Wednesday, November 5, 2014

6 Weeks of Chemo

By I have 6 weeks left of Chemo, which isn't so depressing today because I am not quite so tired.  It has been hard to consider how much time I still have left. Taxol & etc. has been a much "easier" ride than my previous Chemo drugs mostly because I don't have any nausea except on the day of my infusion.  The major side effects so far have been extreme fatigue (on Thursdays I have a hard time even getting out of bed) and low blood counts of hemoglobin and white blood cells. I still have a sinus infection/cold after 12 weeks from having a depressed immune system.

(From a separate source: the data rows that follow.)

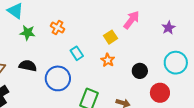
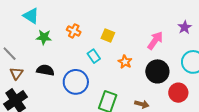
pink arrow: (131, 20) -> (155, 41), moved
yellow square: (111, 37) -> (108, 36), moved, turned -32
black circle: (140, 71) -> (157, 71), size x1.5

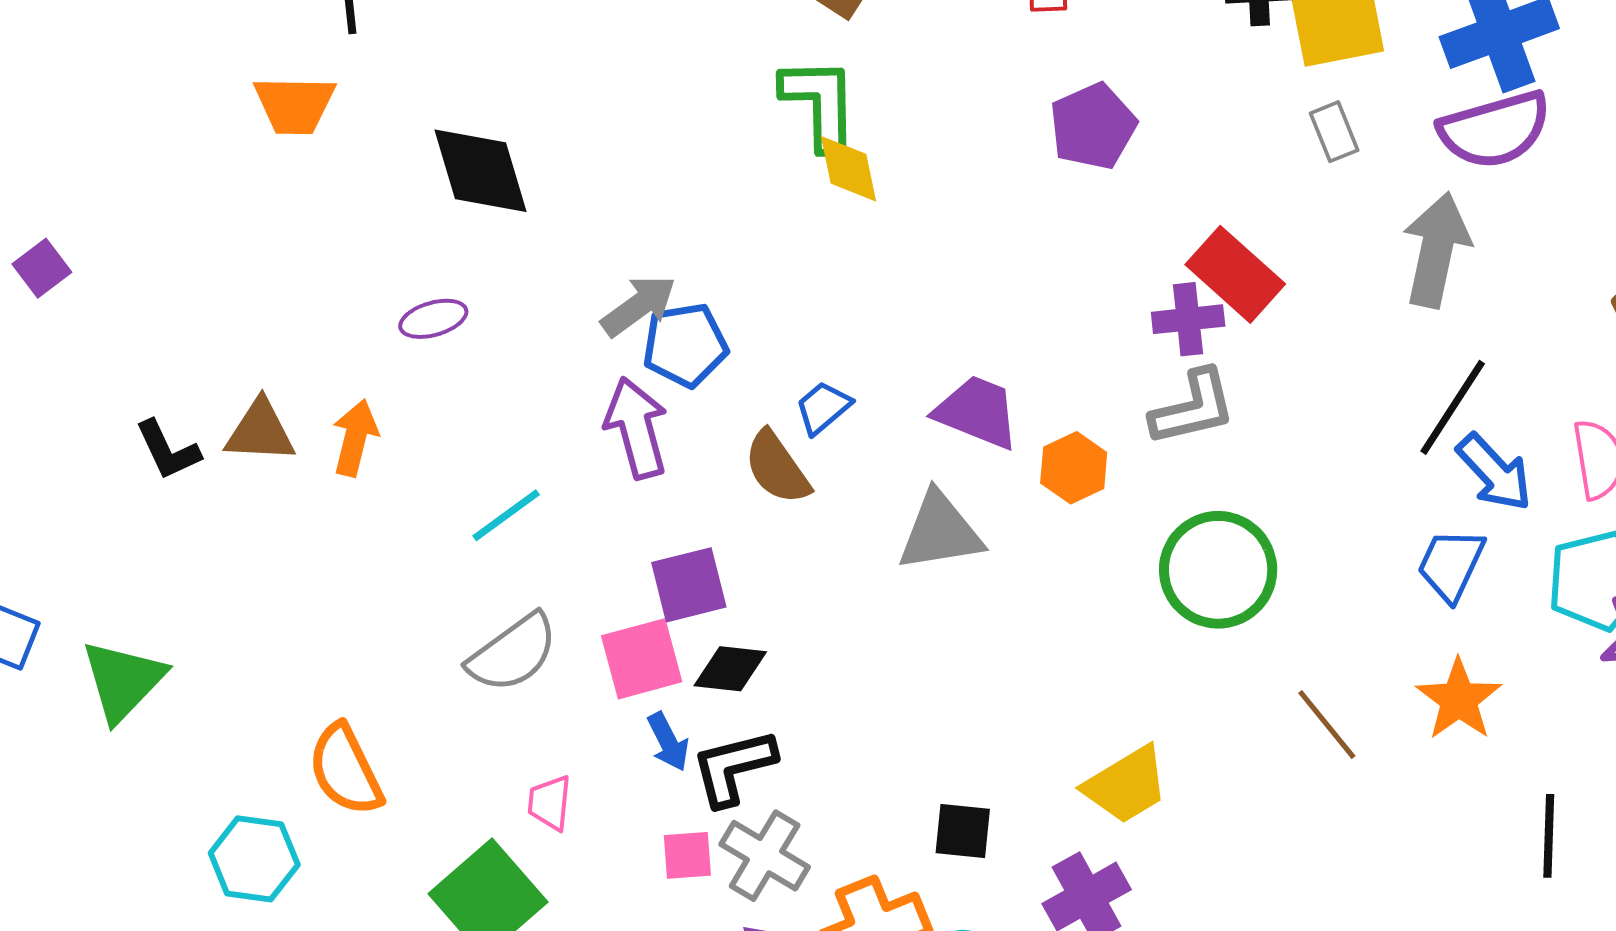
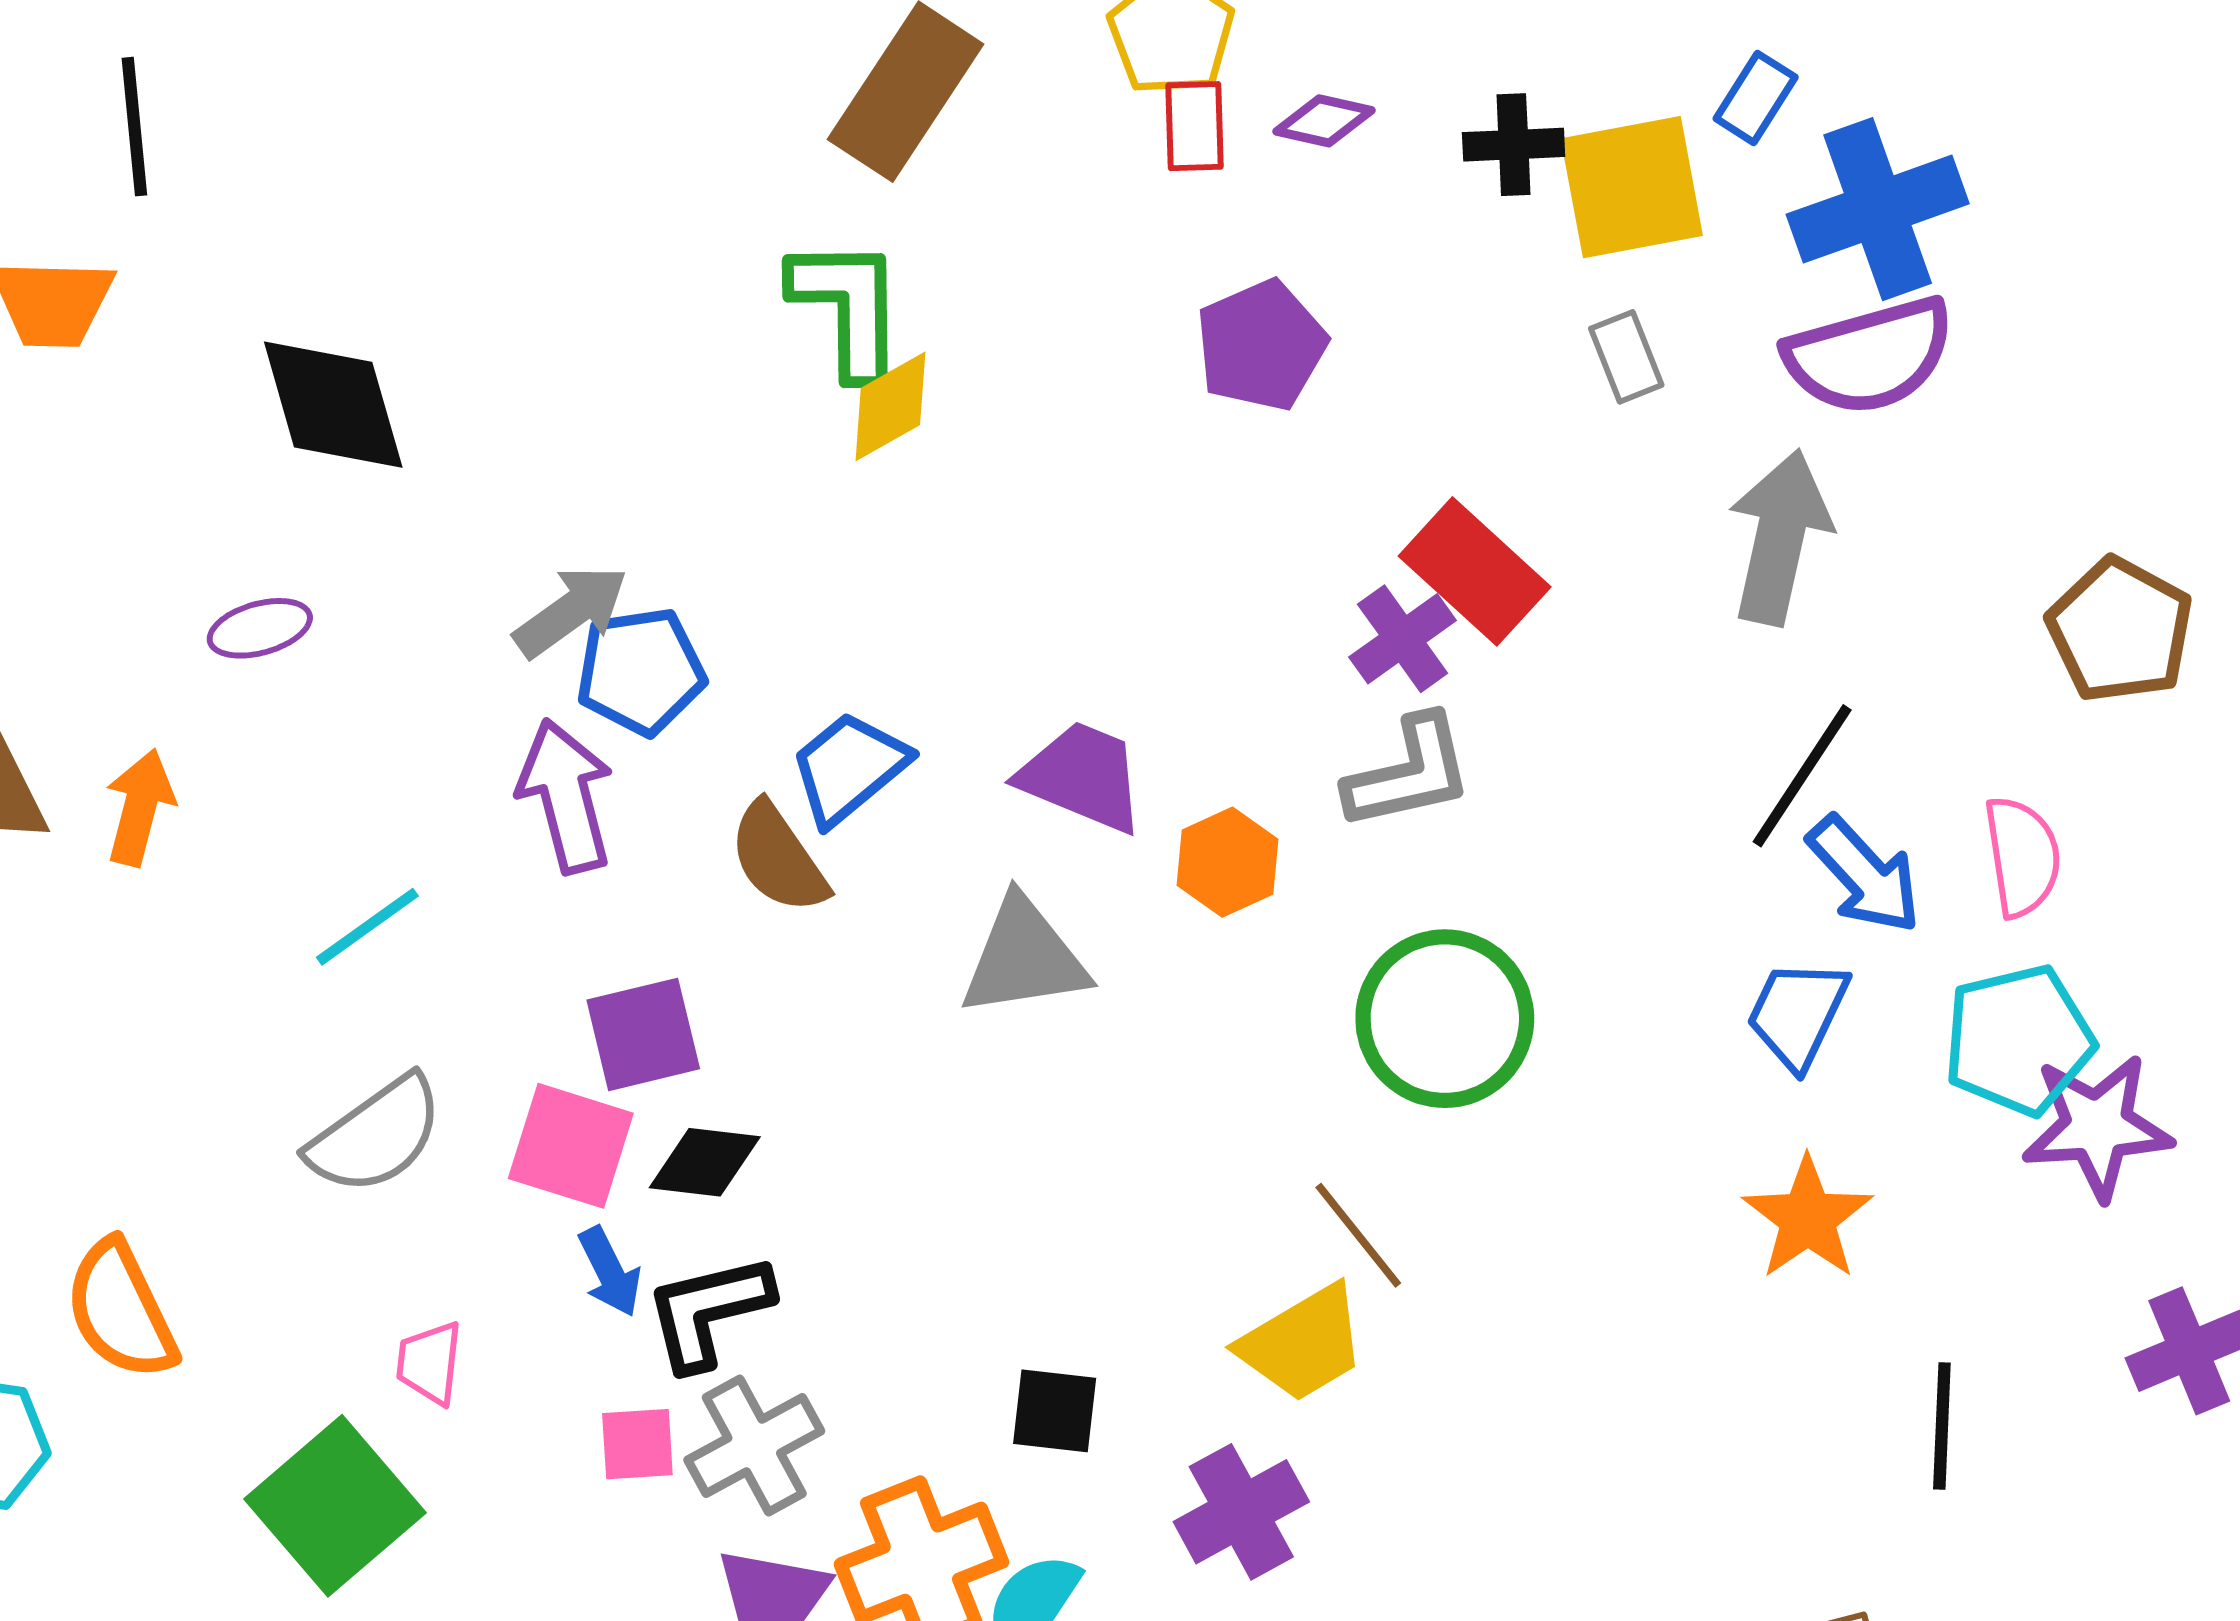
yellow diamond: (848, 169) -> (890, 406), turned 72
purple cross: (1188, 319) -> (1403, 639), turned -30
blue trapezoid: (823, 408) -> (849, 768), size x1.4
pink square: (642, 659) -> (571, 1146), turned 32
brown line: (1327, 725) -> (1358, 1235), moved
gray cross: (765, 856) -> (754, 1445), turned 30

I don't know how to write sometimes about this journey. It seems that everything has more than a tinge of depression to it.  I feel fatalistic.  Last week at the Oncologist's office we talked about treatment in terms getting through the next 2 years without having the cancer show back up in my organs or bones. Will anything ever feel "normal" again?  Every night when I go to bed and the house is quiet and dark I go to battle with my fear.  I don't fear death so much as leaving life unfinished, of leaving my children without a mother, of stranding Josh with a burden too great to bear.

Speaking of Josh, we will get to celebrate 8 years of marriage on Tuesday with a day at the Cancer Center.  I know!  A romantic get away for two :).  Dinner is even being brought to us from someone from Church!  I have been too tired to cook and grateful for all the help in people bringing meals for the family. 

My in-laws are coming from Ohio sometime on Wednesday to visit and help for almost a week. The kids are really looking forward to Grandma & Grandpa coming and it gives my mom & sister a break from helping out.  Josh is going to take Friday off so that everyone, except me, will head out to the beach for a break from cancer land.  I miss being able to do things as a family, to be able have fun like that with my kids, but I'm also looking forward to being able to rest quietly at home.

6 more weeks of Chemo. I think I can. I think I can. I think I can.